### Collected data
Start of Block
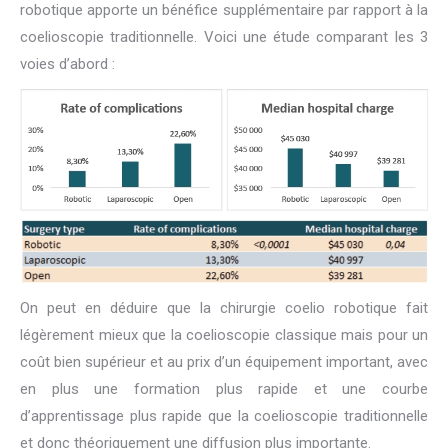
robotique apporte un bénéfice supplémentaire par rapport à la
coelioscopie traditionnelle. Voici une étude comparant les 3
voies d’abord :
On peut en déduire que la chirurgie coelio robotique fait
légèrement mieux que la coelioscopie classique mais pour un
coût bien supérieur et au prix d’un équipement important, avec
en plus une formation plus rapide et une courbe
d’apprentissage plus rapide que la coelioscopie traditionnelle
et donc théoriquement une diffusion plus importante.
End of Block
### What the exercise asks
Return each line in the records that holds the string "traditionnelle".

### Task response
coelioscopie traditionnelle. Voici une étude comparant les 3
d’apprentissage plus rapide que la coelioscopie traditionnelle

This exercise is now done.